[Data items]
=== Section Start ===
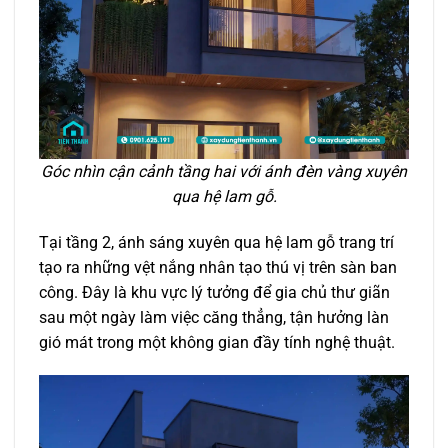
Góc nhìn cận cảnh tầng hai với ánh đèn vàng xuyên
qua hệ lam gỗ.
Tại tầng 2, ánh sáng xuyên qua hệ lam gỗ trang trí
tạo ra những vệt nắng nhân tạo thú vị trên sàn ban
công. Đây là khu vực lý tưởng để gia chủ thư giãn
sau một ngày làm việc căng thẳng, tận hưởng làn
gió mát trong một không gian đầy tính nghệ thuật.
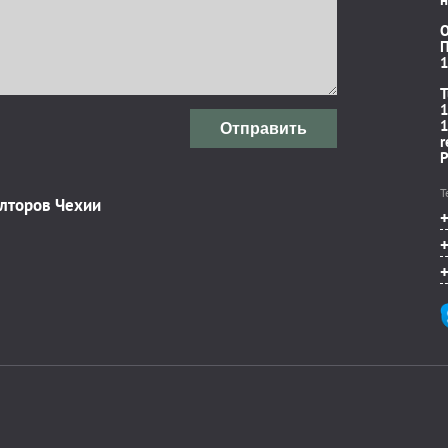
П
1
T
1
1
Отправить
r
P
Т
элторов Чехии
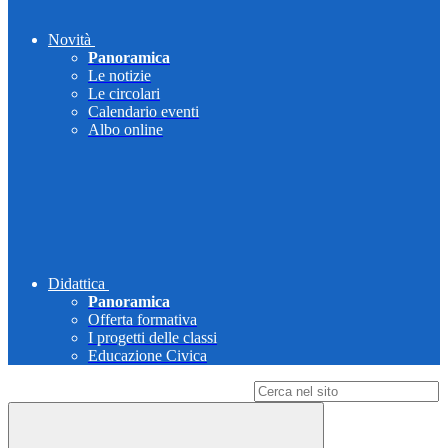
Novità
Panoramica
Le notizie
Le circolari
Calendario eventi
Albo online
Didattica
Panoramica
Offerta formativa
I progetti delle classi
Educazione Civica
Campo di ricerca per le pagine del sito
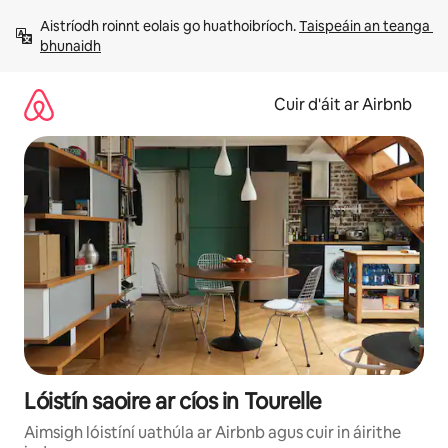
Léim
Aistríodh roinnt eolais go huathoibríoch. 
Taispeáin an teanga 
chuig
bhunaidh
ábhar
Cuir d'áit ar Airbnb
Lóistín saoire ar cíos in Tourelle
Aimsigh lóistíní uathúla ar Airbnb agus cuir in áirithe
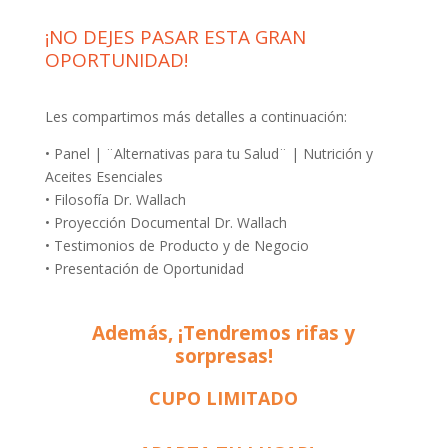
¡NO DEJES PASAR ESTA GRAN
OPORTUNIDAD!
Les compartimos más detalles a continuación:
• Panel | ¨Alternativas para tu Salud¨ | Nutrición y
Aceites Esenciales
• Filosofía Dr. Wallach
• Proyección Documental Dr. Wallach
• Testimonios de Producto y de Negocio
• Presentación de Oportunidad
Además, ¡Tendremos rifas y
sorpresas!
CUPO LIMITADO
=== Section End ===
Action item >> With the pictures left aside, set down each entry above exactly as it stands.

Solution to this problem >>
Góc nhìn cận cảnh tầng hai với ánh đèn vàng xuyên
qua hệ lam gỗ.
Tại tầng 2, ánh sáng xuyên qua hệ lam gỗ trang trí
tạo ra những vệt nắng nhân tạo thú vị trên sàn ban
công. Đây là khu vực lý tưởng để gia chủ thư giãn
sau một ngày làm việc căng thẳng, tận hưởng làn
gió mát trong một không gian đầy tính nghệ thuật.
П
1
T
1
1
Отправить
r
P
Т
элторов Чехии
Novità
Panoramica
Le notizie
Le circolari
Calendario eventi
Albo online
Didattica
Panoramica
Offerta formativa
I progetti delle classi
Educazione Civica
Campo di ricerca per le pagine del sito
Léim
Aistríodh roinnt eolais go huathoibríoch. 
Taispeáin an teanga 
chuig
bhunaidh
ábhar
Cuir d'áit ar Airbnb
Lóistín saoire ar cíos in Tourelle
Aimsigh lóistíní uathúla ar Airbnb agus cuir in áirithe
¡NO DEJES PASAR ESTA GRAN
OPORTUNIDAD!
Les compartimos más detalles a continuación:
• Panel | ¨Alternativas para tu Salud¨ | Nutrición y
Aceites Esenciales
• Filosofía Dr. Wallach
• Proyección Documental Dr. Wallach
• Testimonios de Producto y de Negocio
• Presentación de Oportunidad
Además, ¡Tendremos rifas y
sorpresas!
CUPO LIMITADO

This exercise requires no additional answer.